What the task asks: Exactly as written, set down each line of the data below except its pictures.

Records to process:
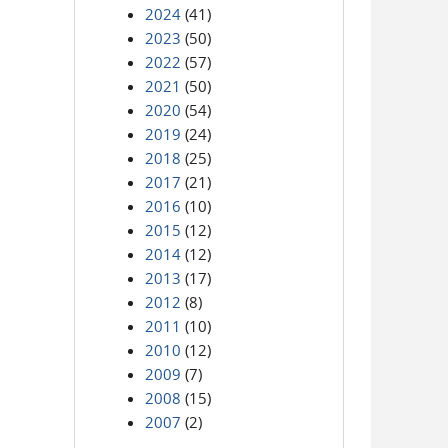
2024
(41)
2023
(50)
2022
(57)
2021
(50)
2020
(54)
2019
(24)
2018
(25)
2017
(21)
2016
(10)
2015
(12)
2014
(12)
2013
(17)
2012
(8)
2011
(10)
2010
(12)
2009
(7)
2008
(15)
2007
(2)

Your solution:
2024
(41)
2023
(50)
2022
(57)
2021
(50)
2020
(54)
2019
(24)
2018
(25)
2017
(21)
2016
(10)
2015
(12)
2014
(12)
2013
(17)
2012
(8)
2011
(10)
2010
(12)
2009
(7)
2008
(15)
2007
(2)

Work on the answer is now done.